▸ EXERCISE PROMPT
Give back one number only: how many lines in the material below contain "esempio".

[[ RECORDS SUPPLIED open ]]

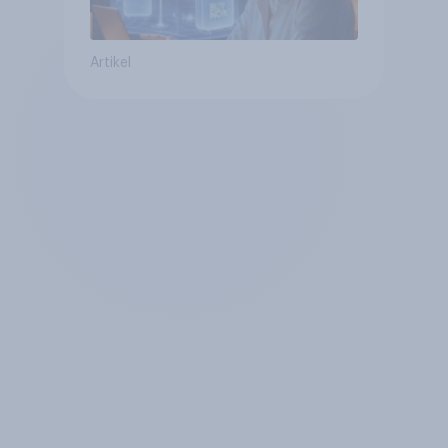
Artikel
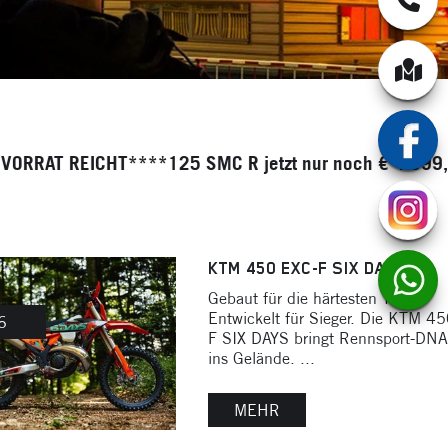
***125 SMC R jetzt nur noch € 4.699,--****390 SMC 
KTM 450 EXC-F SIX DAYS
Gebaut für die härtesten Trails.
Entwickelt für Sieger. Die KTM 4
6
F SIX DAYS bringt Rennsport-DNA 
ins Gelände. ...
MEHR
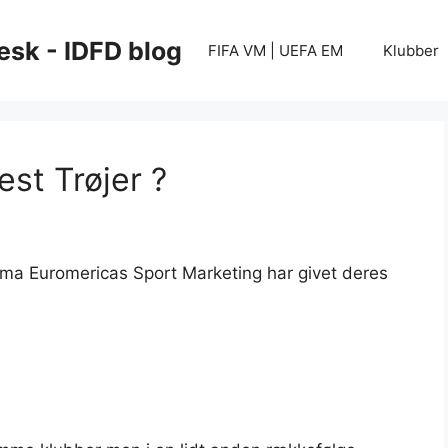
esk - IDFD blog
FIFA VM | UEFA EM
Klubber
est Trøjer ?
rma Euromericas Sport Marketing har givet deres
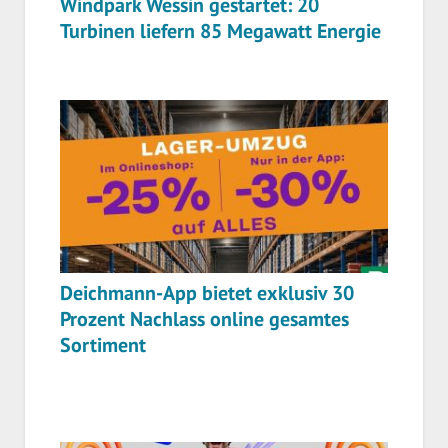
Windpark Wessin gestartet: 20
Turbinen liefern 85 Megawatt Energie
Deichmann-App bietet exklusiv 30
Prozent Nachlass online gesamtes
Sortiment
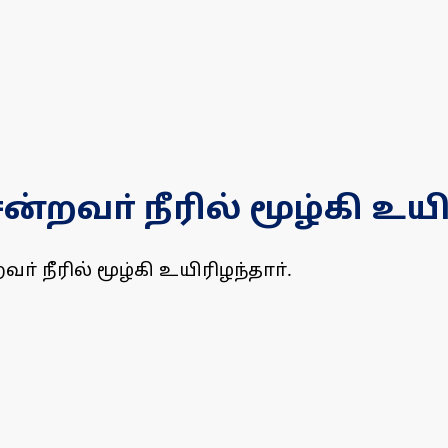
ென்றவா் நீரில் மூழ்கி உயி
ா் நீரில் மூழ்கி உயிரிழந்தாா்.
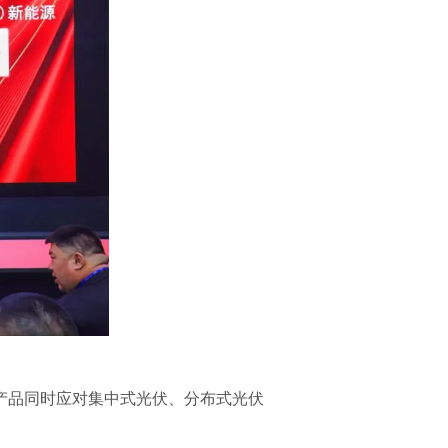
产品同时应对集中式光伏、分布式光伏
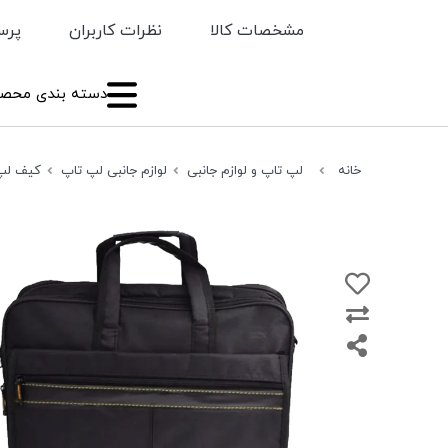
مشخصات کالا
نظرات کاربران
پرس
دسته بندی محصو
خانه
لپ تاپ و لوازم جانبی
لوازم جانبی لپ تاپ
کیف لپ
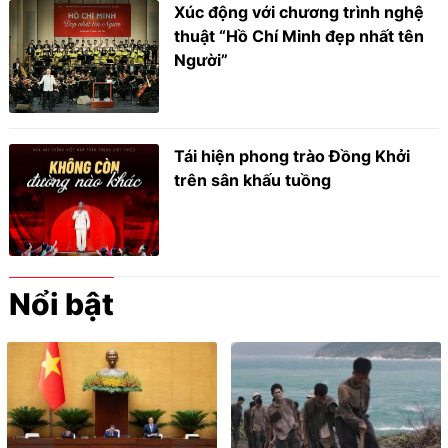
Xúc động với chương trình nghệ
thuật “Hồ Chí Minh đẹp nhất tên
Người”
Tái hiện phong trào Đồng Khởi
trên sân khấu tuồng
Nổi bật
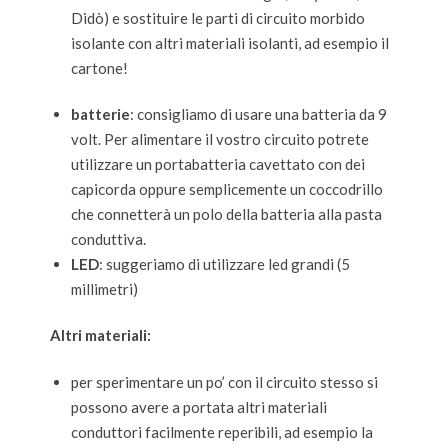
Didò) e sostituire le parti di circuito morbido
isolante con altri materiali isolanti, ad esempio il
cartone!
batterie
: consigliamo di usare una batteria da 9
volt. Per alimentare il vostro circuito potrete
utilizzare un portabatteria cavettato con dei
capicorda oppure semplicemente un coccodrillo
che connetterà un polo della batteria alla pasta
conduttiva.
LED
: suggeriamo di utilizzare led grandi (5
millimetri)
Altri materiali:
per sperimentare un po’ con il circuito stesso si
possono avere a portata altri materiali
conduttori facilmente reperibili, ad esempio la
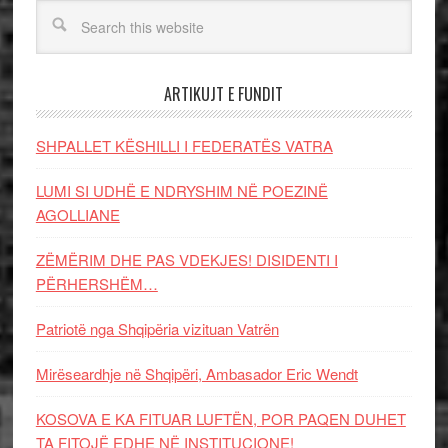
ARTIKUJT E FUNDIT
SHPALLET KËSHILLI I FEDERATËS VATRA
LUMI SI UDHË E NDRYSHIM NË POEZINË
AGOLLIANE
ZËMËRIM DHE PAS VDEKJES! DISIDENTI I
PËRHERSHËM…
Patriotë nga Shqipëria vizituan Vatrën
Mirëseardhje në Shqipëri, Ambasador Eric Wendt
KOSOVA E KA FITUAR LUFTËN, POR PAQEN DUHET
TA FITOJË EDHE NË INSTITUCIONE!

[[ RECORDS SUPPLIED closed ]]

▸ RESULT OF THE TASK
2